Nevada City police estimated the crowd to be around 30,000, which is dramatic increase over the estimated 5,000 fans who have watched the race in recent years.
Nevada City draws globally
Anyone wondering whether the Nevada City Classic drew international interest might be surprised to learn at least one cycling fan traveled all the way from Bucharest, Romania.
Gary Stollery, a member of the Nevada City Chamber of Commerce, helped organize a free raffle that offered prizes for fans filling out a short questionnaire Sunday.
The survey asked how folks had heard about Nevada City, whether they were there solely for the bike race and whether they had patronized any area merchants.

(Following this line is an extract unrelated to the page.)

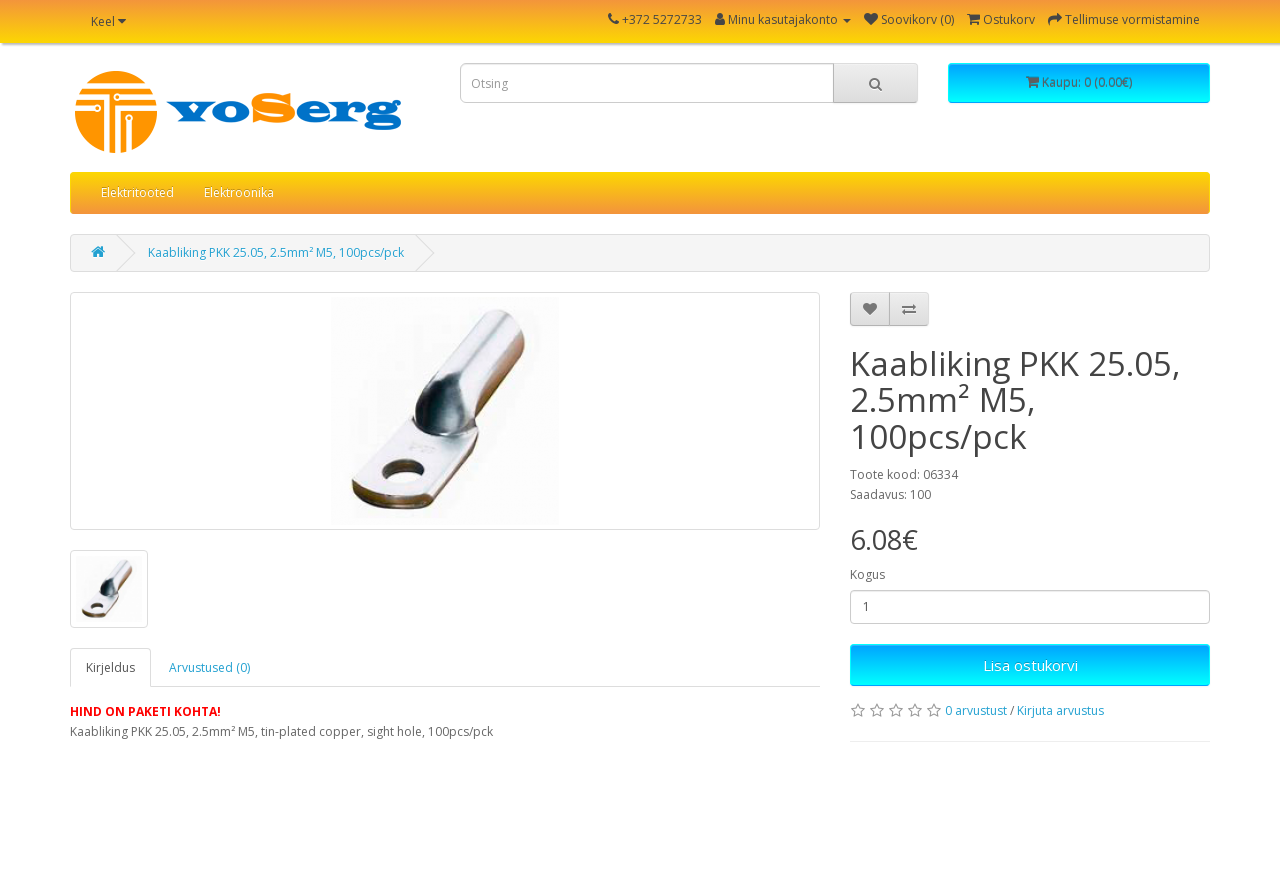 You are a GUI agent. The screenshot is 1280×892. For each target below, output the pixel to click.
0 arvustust (976, 710)
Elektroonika (239, 192)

Stollery said the chamber hopes to use the information in planning toward future events, including that potential Tour of California stage. Area merchants offered prizes, which were awarded to the three people who traveled the farthest to attend the race.
"One was from Bucharest, Romania, another was from Winbur, Pennsylvania and the third was from Kaunakakai, Hawaii," he said. "There were others from Plattsburg, Missouri and Victoria, British Columbia.
"A group of kids from Victoria drove round robin to be here just for the race. I don't know how much they were involved, but I was told they pitched in to help with the barricades and that type of thing."
Local fan support was apparently strong as well. Stollery said about one-third of the raffle surveys totaled thus far were completed by Grass Valley and Nevada City residents.
Stollery said merchants contributing prizes to the cause were: Brigadoon Books/Toad Hall Bookshop, Earth Store, Friar Tuck's, Gold Mountain, Harmony Books, Indian Springs Vineyards, J.J. Jacksons, Loana Beeson, The Mine Shaft, National Hotel, Nevada City Chamber of Commerce, Nevada City Crystal and Glass and Nevada City Winery.